A block diagram of the proposed DNNSpatial system

A clean signal x(t) is first passed through a M-microphone array. In our experiments, the received signal of each channel r i (t) (i=1,...,M) is then divided into 32 ms time frame with 16 ms frame shift. A 512-point DFT of each overlapping windowed frame is computed. Then 257-dimension LPS feature vectors [27] are used for DNN training. We use R i (k,c) to denote the log magnitude in the time-frequency (T-F) unit for time frame k and frequency channel c in the ith channel. Therefore, in the LPS domain, each frame can be represented as a vector r i (k):

$$ \boldsymbol{r}_{i}(k)= [R_{i}(k,1), R_{i}(k,2),..., R_{i}(k,257)]^{T} $$
(1)

In order to incorporate temporal dynamics, we include the spectral features of neighboring frames into a feature vector. Therefore, r i (k) is extended to

$$ \boldsymbol{\widetilde{r}}_{i}(k)= [\boldsymbol{r}_{i}(k-d_{i});...; \boldsymbol{r}_{i}(k);...; \boldsymbol{r}_{i}(k+d_{i})] $$
(2)

where d i denotes the number of neighboring frames in each side in the ith channel. Note that it has been shown in [11] that using the frames in both sides is an optimal feature extension strategy. The input vector is a concatenation of selective speech frames spatially from different microphones and temporally from various acoustic contexts in different microphones. Therefore, the concatenated vector for the DNN feature mapping is:

$$ \boldsymbol{\hat{r}}(k)= [\boldsymbol{\widetilde{r}}_{1}(k);...; \boldsymbol{\widetilde{r}}_{i}(k);...; \boldsymbol{\widetilde{r}}_{M}(k)] $$
(3)

The desired output of the neural network is the spectrogram of anechoic reference speech y(t)=x(tt ) (t is the time delay between loudspeaker and reference microphone) in the current frame k, denoted by a 257-dimensional feature vector, whose elements correspond to the log magnitude in each frequency bin at the kth frame. The channel between the loudspeaker and the first microphone is considered as the reference channel; therefore the target feature is denoted as y 1(k).

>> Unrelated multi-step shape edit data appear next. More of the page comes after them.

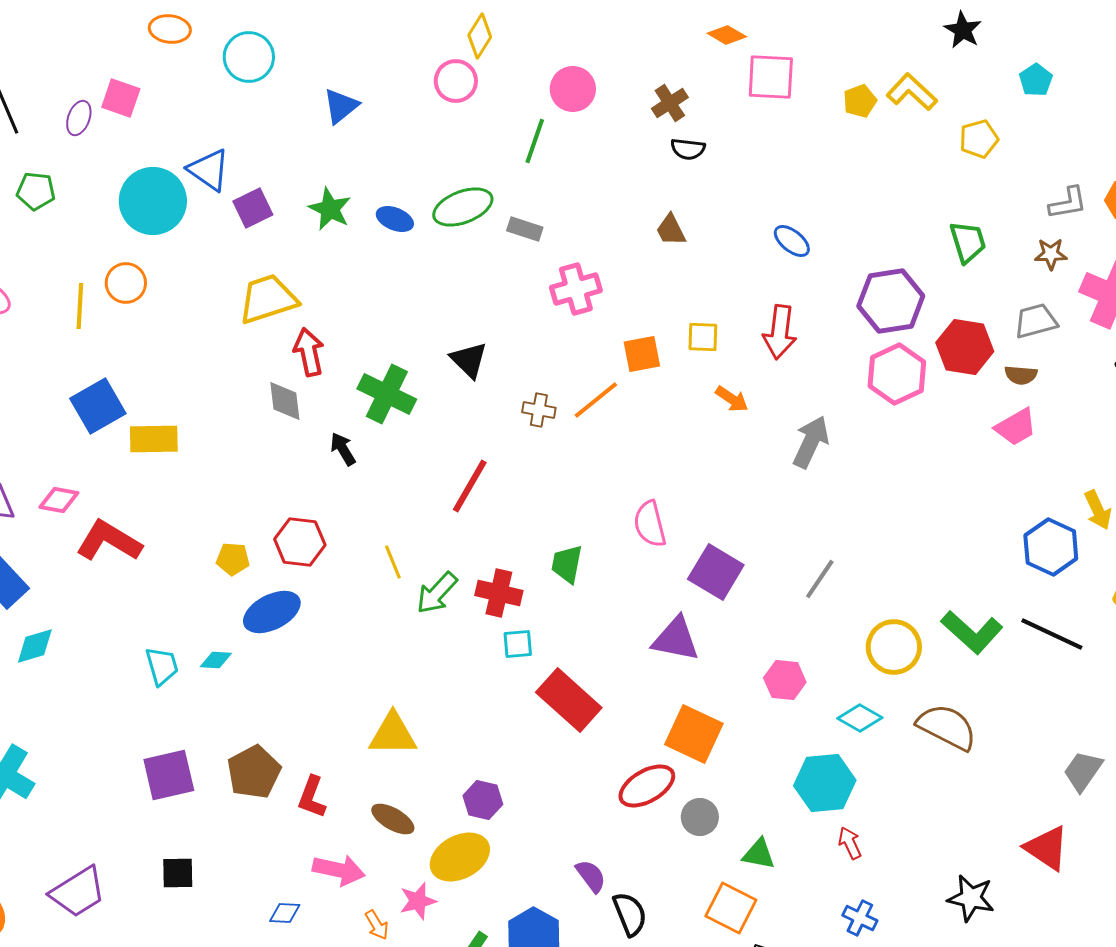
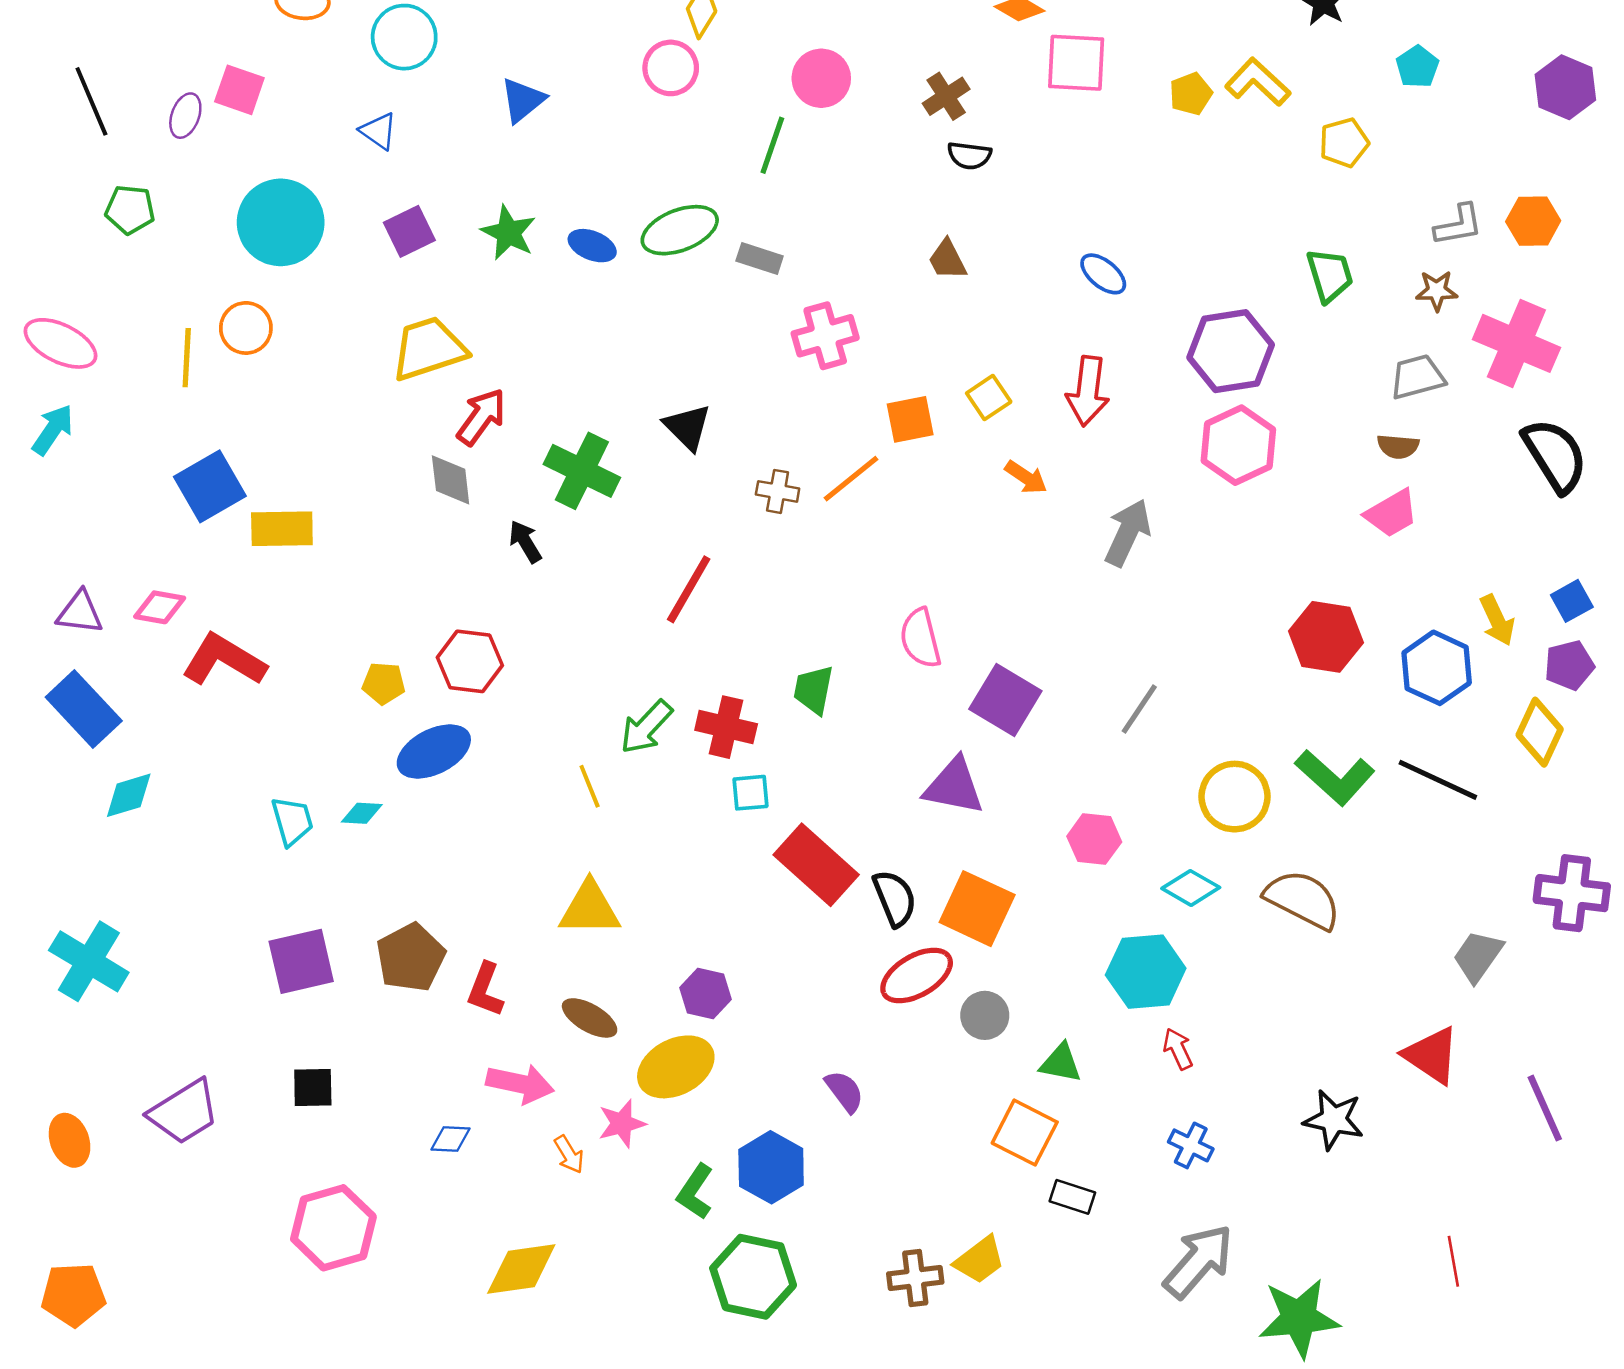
blue triangle: (209, 170) -> (378, 131), moved, size x0.7
yellow square: (703, 337) -> (989, 397), turned -36
red hexagon: (965, 347) -> (1326, 637), moved
red arrow: (309, 352) -> (481, 417), turned 48
yellow line: (393, 562) -> (590, 786), moved
black semicircle: (630, 914) -> (895, 898), moved

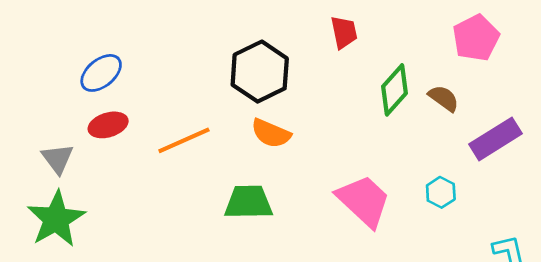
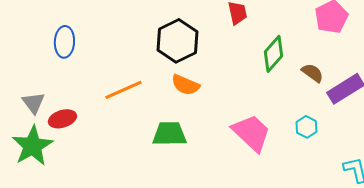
blue ellipse: (101, 73) -> (64, 42), turned -48
brown semicircle: (444, 98) -> (312, 73), moved
red ellipse: (108, 125) -> (62, 119), moved

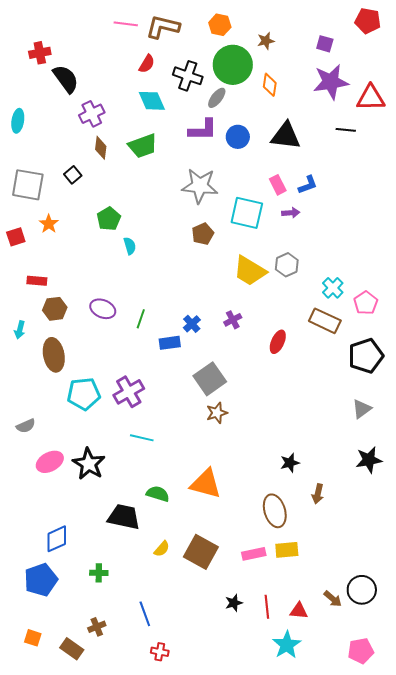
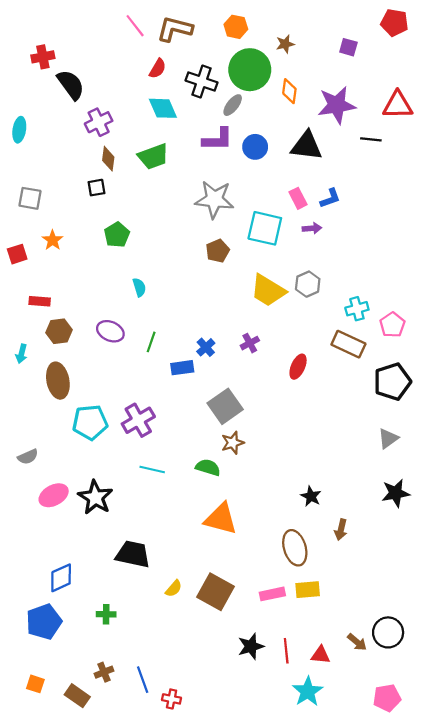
pink line: (126, 24) -> (135, 26), turned 45
purple star: (331, 82) -> (337, 105), moved
black square: (73, 175) -> (96, 188), moved, turned 30
gray square: (28, 185) -> (30, 198), size x0.7
cyan semicircle: (130, 246) -> (139, 287), moved
cyan cross: (333, 288) -> (357, 309), turned 30
black star: (290, 463) -> (311, 496), turned -30
green semicircle: (158, 494) -> (208, 467), moved
black star: (234, 603) -> (251, 646), size x1.4
blue line: (145, 614) -> (143, 680), moved

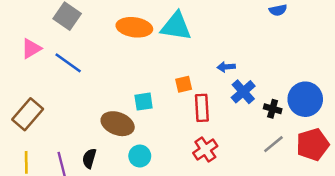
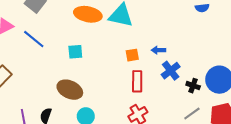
orange square: (184, 84) -> (132, 55), moved
cyan square: (144, 102) -> (75, 52), moved

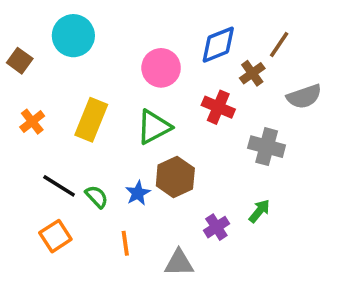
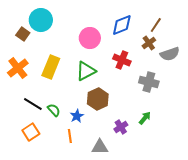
brown square: (20, 61) -> (23, 34), moved
brown cross: (252, 73) -> (149, 43), moved
orange cross: (32, 122) -> (18, 68), size x1.5
blue star: (138, 193) -> (77, 116), moved

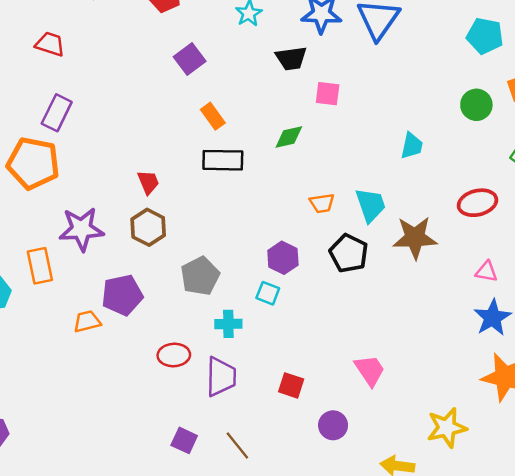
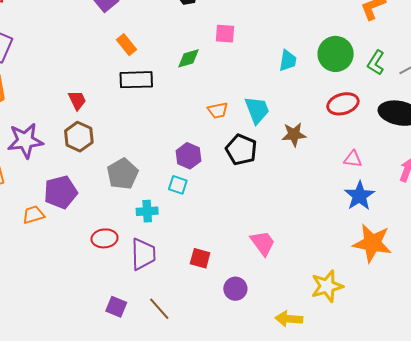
pink square: (328, 94) -> (225, 34), moved
green circle: (476, 105) -> (336, 54), moved, size x1.4
brown star: (415, 238) -> (294, 134), size x0.7

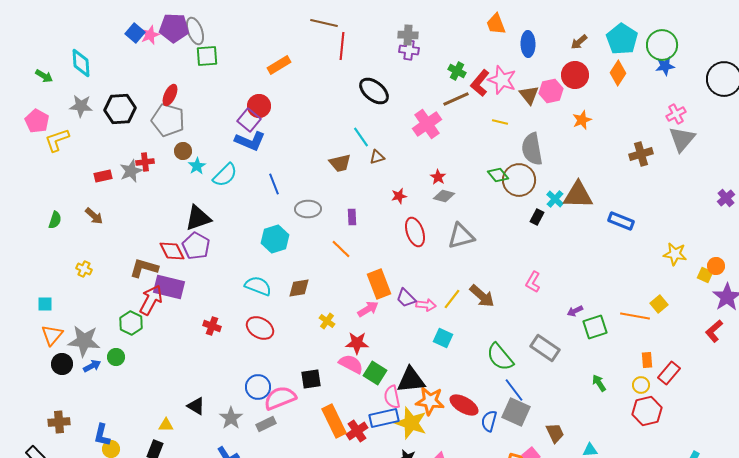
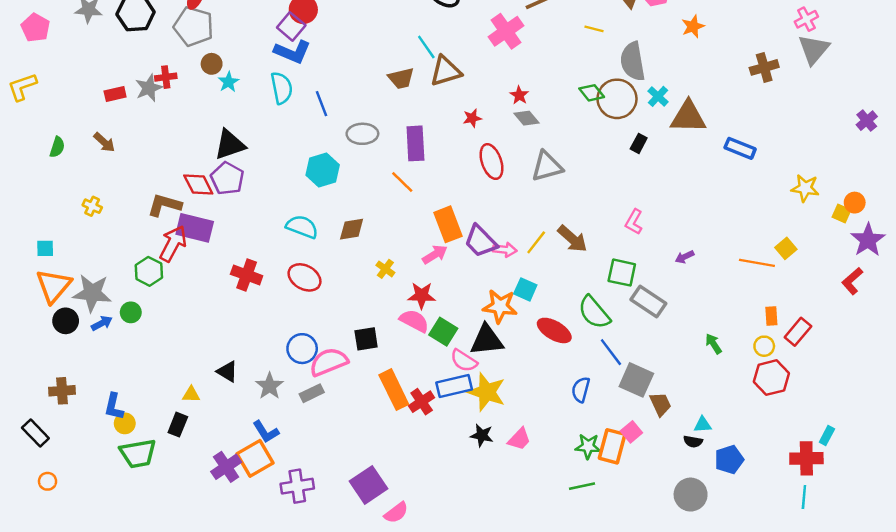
yellow L-shape: (57, 140) -> (22, 87), moved
brown triangle: (377, 157) -> (446, 71), size x1.8
cyan semicircle: (225, 175) -> (282, 88), moved, turned -56
gray diamond: (444, 196) -> (526, 118), turned 35
cyan cross: (555, 199) -> (658, 96), moved
purple rectangle: (352, 217) -> (415, 143), size x1.8
purple trapezoid: (406, 298) -> (481, 241), size x1.4
red cross: (212, 326) -> (247, 275), size x1.4
green square: (595, 327) -> (622, 273), moved, turned 30
orange triangle: (52, 335) -> (54, 286), size x1.4
pink semicircle: (392, 397) -> (464, 361), turned -45
orange star: (430, 401) -> (500, 306), moved
red ellipse: (464, 405) -> (554, 330), moved
gray square: (516, 412) -> (636, 380), moved

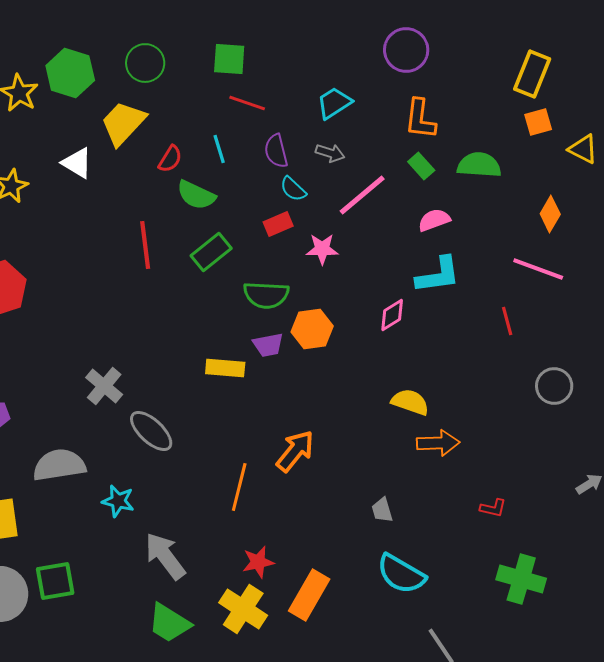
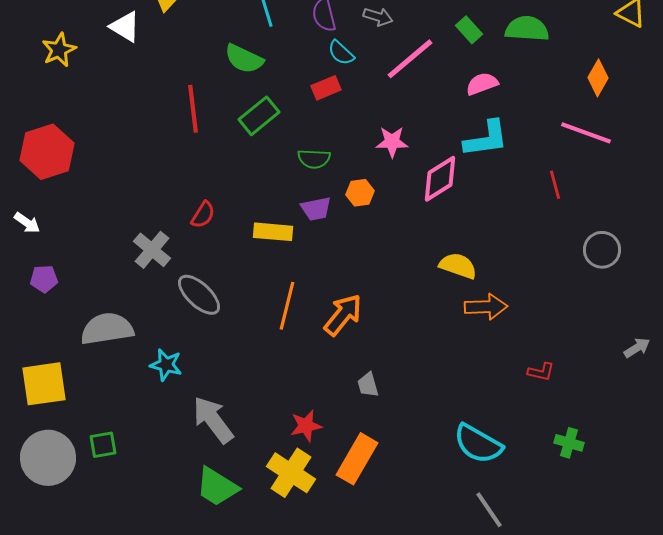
red semicircle: (170, 159) -> (203, 215), moved
pink star: (322, 249) -> (392, 142), moved
green semicircle: (266, 295) -> (314, 159), size x0.7
pink diamond: (392, 315) -> (440, 179), size x1.4
orange hexagon: (312, 329) -> (360, 193), size x0.7
orange line: (239, 487) -> (287, 306), moved
gray trapezoid: (382, 510) -> (368, 385), moved
cyan semicircle: (401, 574) -> (478, 444), moved
green cross: (521, 579) -> (569, 443), size x0.6
green square: (55, 581) -> (103, 445), size x0.7

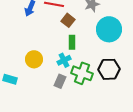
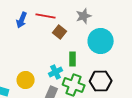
green rectangle: (72, 42) -> (73, 59), moved
yellow circle: (34, 59) -> (26, 80), moved

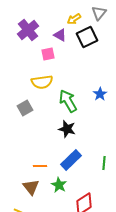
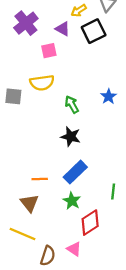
green arrow: (68, 101) -> (72, 104), size x0.7
gray square: (25, 108) -> (13, 96), moved, turned 35
green line: (104, 163) -> (113, 192), moved
green star: (59, 185) -> (72, 201), moved

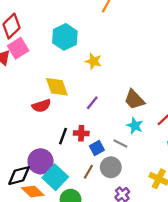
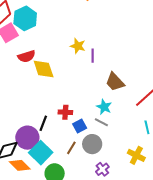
cyan hexagon: (65, 37) -> (25, 18), moved
purple line: (92, 103) -> (93, 56), moved, turned -40
red semicircle: (41, 106) -> (26, 56), moved
cyan star: (135, 126) -> (104, 107), moved
black line: (63, 136) -> (43, 123), moved

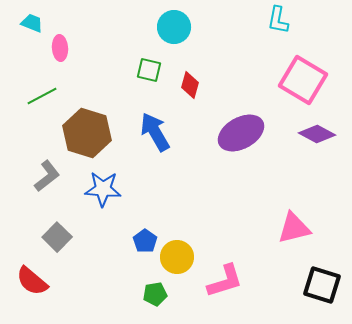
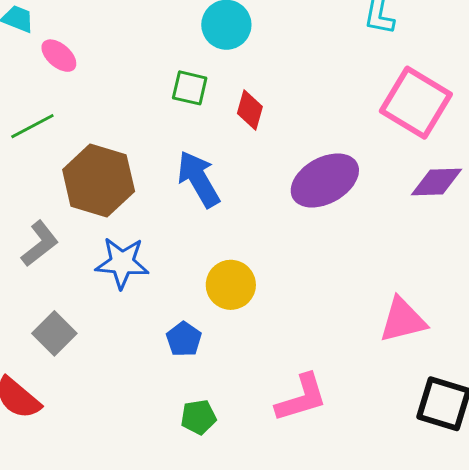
pink ellipse: (60, 48) -> (59, 56), turned -45
purple diamond: (317, 134) -> (436, 182), turned -30
yellow circle: (177, 257) -> (231, 285), moved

A fixed-length context window is used in order to ensure a fair comparison and a controlled environment (i.e., \(\sum _{i=1}^{M}(2d_{i}+1)\) is a fixed value). It also avoids a brute-force approach that always selects the same number of frames for each microphone, which may eventually leads to a too big DNN input size as the number of microphone increases and thus causes dramatic performance deterioration [28]. The proposed approach has a low computational complexity, since only a single DNN is used. It is also independent on the delay assumptions because no beamformer is utilized.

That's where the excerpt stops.